Precisely mapping a major gene conferring resistance to Hessian fly in bread wheat using genotyping-by-sequencing

Authors: LI, GENQIAO - Oklahoma State University; WANG, YING - Oklahoma State University; Chen, Ming-Shun; Edae, Erena; POLAND, JESSE - Kansas State University; AKHUNOV, EDWARD - Kansas State University; Chao, Shiaoman; Bai, Guihua; CARVER, BRETT - Oklahoma State University; YAN, LIULING - Oklahoma State University

Submitted to: BMC Genomics
Publication Type: Peer Reviewed Journal
Publication Acceptance Date: 1/29/2015
Publication Date: 2/21/2015
Publication URL: http://www.biomedcentral.com/content/pdf/s12864-015-1297-7.pdf
Citation: Li, G., Wang, Y., Chen, M., Edae, E.A., Poland, J.A., Akhunov, E., Chao, S., Bai, G., Carver, B.F., Yan, L. 2015. Precisely mapping a major gene conferring resistance to Hessian fly in bread wheat using genotyping-by-sequencing. Biomed Central (BMC) Genomics. 16:108. doi:10.1186/s12864-015-1297-7.

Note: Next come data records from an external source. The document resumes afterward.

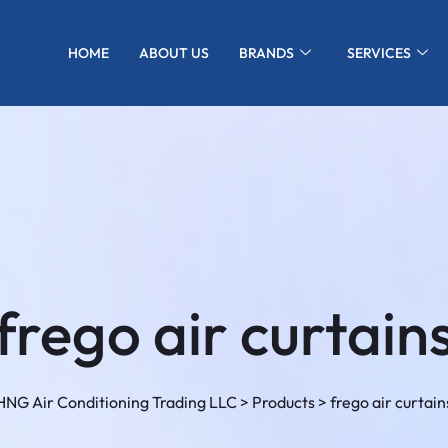
HOME
ABOUT US
BRANDS
SERVICES
frego air curtain
HNG Air Conditioning Trading LLC
>
Products
>
frego air curtain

Interpretive Summary: The Hessian fly Mayetiola destructor is one of the most destructive pests of wheat. The insect pest is mainly controlled by developing resistant cultivars. However, the resistance conferred by specific resistance genes is often short-lived, lasting for only 6-8 years. A better understanding of the mechanisms that lead to wheat resistance to Hessian fly is needed in order to improve durability of wheat resistance. In this study, we mapped one Hessian fly resistance gene in wheat to a small chromosome region by genotyping-by-sequencing. This work provides a basis for the eventual cloning of this resistance gene.

Technical Abstract: Background One of the reasons hard red winter wheat cultivar ‘Duster’ (PI 644016) is widely grown in the southern Great Plains is that it confers a consistently high level of resistance to biotype GP of Hessian fly (Hf). However, little is known about the genetic mechanism underlying Hf resistance in Duster. This study aimed to unravel complex structures of the Hf region on chromosome 1AS in wheat by using genotyping-by-sequencing (GBS) markers and single nucleotide polymorphism (SNP) markers. Results Doubled haploid (DH) lines generated from a cross between two winter wheat cultivars, ‘Duster’ and ‘Billings’', were used to identify genes in Duster responsible for effective and consistent resistance to Hf. Segregation in reaction of the 282 DH lines to Hf biotype GP fit a one-gene model. The DH population was genotyped using 2,358 markers developed using the GBS approach. A major QTL, explaining 88% of the total phenotypic variation, was mapped to a chromosome region that spanned 178 cM and contained 205 GBS markers plus 1 SSR marker and 1 gene marker, with 0.86 cM per marker in genetic distance. The analyses of GBS marker sequences and further mapping of SSR and gene markers enabled location of the QTL-containing linkage group on the short arm of chromosome 1A. Comparative mapping of the common markers for the gene for QHf.osu-1Ad in Duster and the Hf-resistance gene for QHf.osu-1A74 in cultivar ‘2174’ showed that the two Hf resistance genes are located on the same chromosome arm 1AS, only 11.2 cM apart in genetic distance. The gene at QHf.osu-1Ad in Duster has been delimited within a 2.7 cM region. Conclusion Two distinct resistance genes exist on the short arm of chromosome 1A as found in the two hard red winter cultivars, 2174 and Duster. Whereas the Hf resistance gene in 2174 is likely allelic to one or more of the previously mapped resistance genes (H9, H10, H11, H16, or H17) in wheat, the gene in Duster is novel and confers a more consistent phenotype than 2174 in response to biotype GP infestation in controlled-environment assays.